# Understanding the behavior of Linear Activation Functions in a Simple Autoencoder
Cameron Farzaneh

The goal of this project is to gain insight as to why a Linear Activation Function is not able to sucessfully reconstruct this specific input data, and why it is behaving the way it is when reducing the dimensions from two, down to one in latency space. The purpose of this experiment is to gain futurer insight into Autoencoders, the basic structure of Neural Networks, and to gain a deeper understanding into the Mathematics involved during the entire process.

In this experiment, I was not able to successfully reconstruct the Input Data. My goal is to understand why this is the case.

# The Dataset

The dataset consists of vectors with magnitudes between -3 and 3. These vectors are unit vectors 45 degrees from the X and Y axis, and 90 degrees from each other.

This is how the dataset looks like:
![title](img/dataset.png)

Now, to construct this dataset, we are first creating basis vectors. These are unit vectors so we can easily control the magnitude. Our basis vectors, $U_1$ and $U_2$ are:
$$U_1 = <\frac{1}{\sqrt{2}},\frac{1}{\sqrt{2}}>$$
$$U_2 = <-\frac{1}{\sqrt{2}},\frac{1}{\sqrt{2}}>$$

Now, we can multiply the basis vectors by magnitudes randomly picked between -3 and 3. Doing this, we can construct the dataset above. Our dataset size is 10,000. We can simply store this in a NumPy array.

# The Autoencoder

This is how the Autoencoder looks like:
![title](img/network.png)

In this diagram, $W_1$ and $W_2$ are both weights. They are initialized randomly. $B_z$, $B_1$, and $B_2$ are our biases. $\tilde{X}_1$ and $\tilde{X}_2$ are our output neurons. The weights $W_1$ and $W_2$ are shared, however, they are transposed in-between Z and the reconstruction layer. All together, there are 3 biases and 2 weights.
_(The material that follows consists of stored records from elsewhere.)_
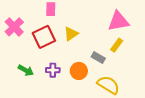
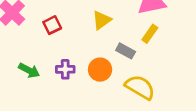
yellow triangle: (71, 34) -> (102, 20), moved
red square: (44, 37) -> (52, 25), size x0.6

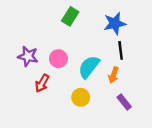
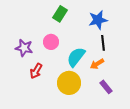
pink circle: (58, 59) -> (51, 42), moved
orange arrow: (114, 75) -> (97, 64), turned 40
yellow circle: (81, 97) -> (69, 83), size x1.5

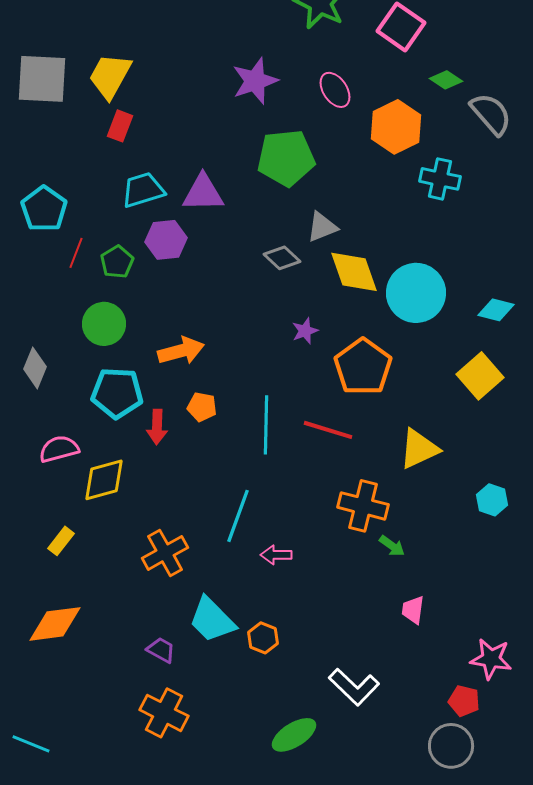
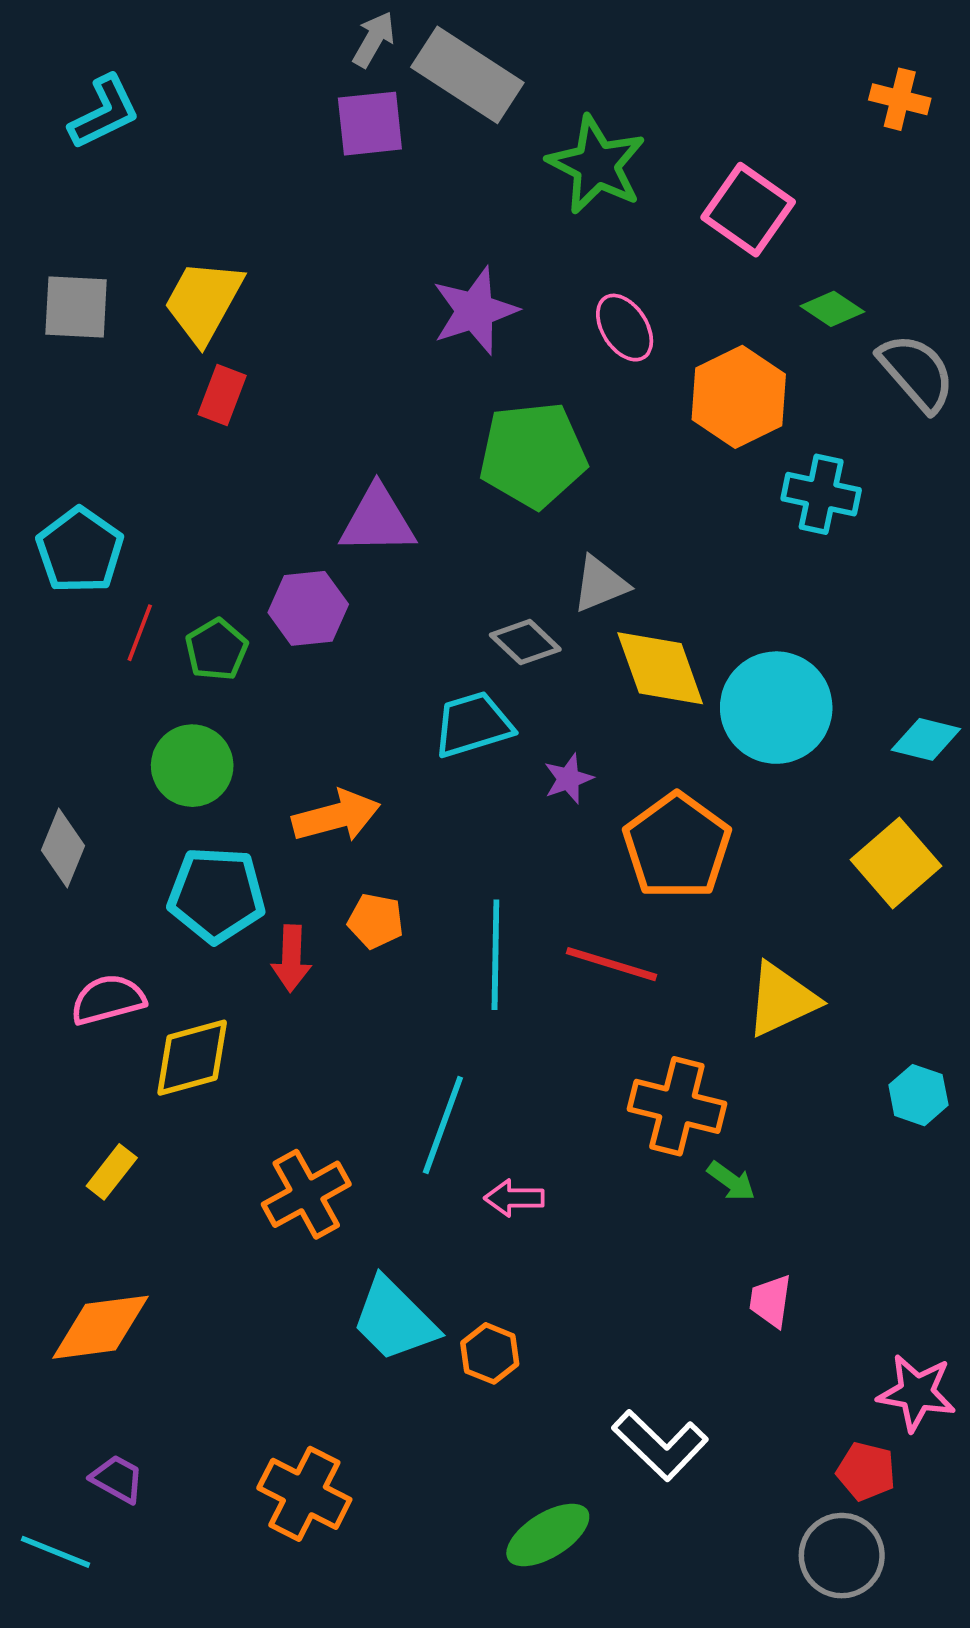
gray square: (42, 79) -> (76, 307), size x0.7
cyan trapezoid: (143, 190) -> (473, 724), moved
purple trapezoid: (161, 650) -> (117, 1479), moved

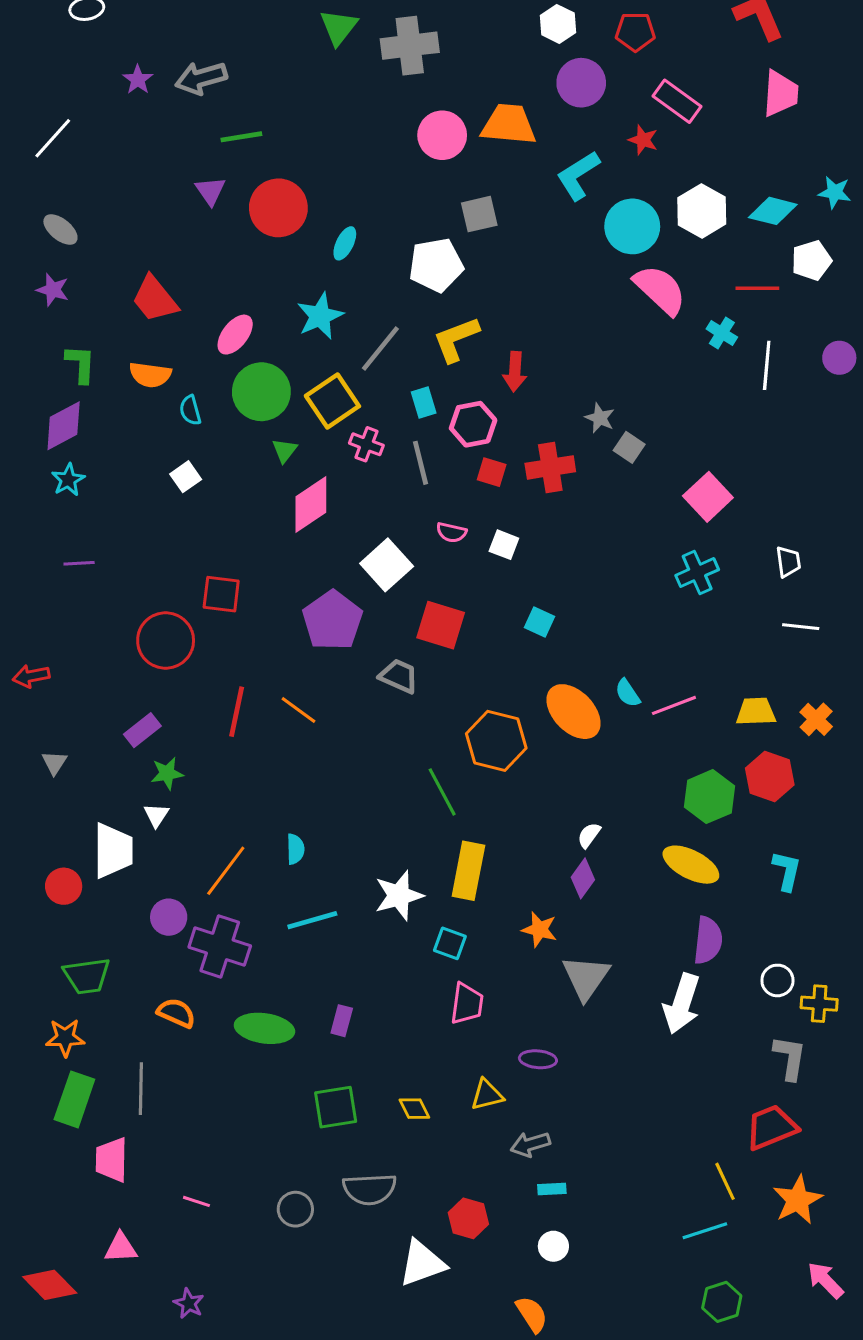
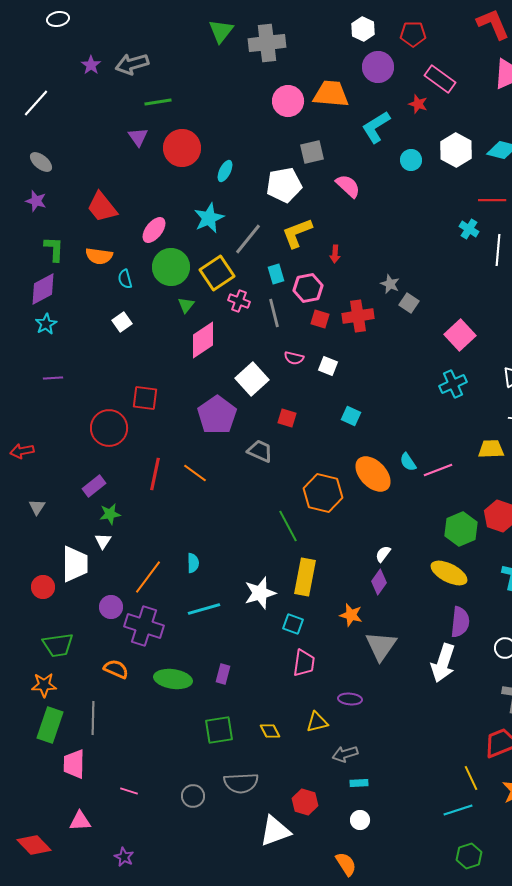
cyan circle: (632, 226) -> (411, 160), size x0.6
pink semicircle: (660, 290) -> (348, 186), moved, size x0.7
red arrow: (515, 372) -> (335, 254), size x0.7
red square: (441, 625) -> (287, 418), size x0.6
yellow trapezoid: (756, 712) -> (491, 449), moved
This autoencoder has one neuron in the hidden layer and two neurons representing for both the input and output layers. The goal of this autoencoder is to reduce the dimensionality from two (the dataset) into one dimension in latency space, and reconstruct the same vectors.

The autoencoder works by taking in two inputs, $X_1$ and $X_2$. $X_1$ and $X_2$ represent the X and Y componants of a single vector (either Purple or Yellow).
So $X_1$ could be the Y compontant and $X_2$ could be the X compontent (or Vice Versa).  Because our autoencoder has only one node in the middle, the transformation from the two nodes to Z is simply a dot product. 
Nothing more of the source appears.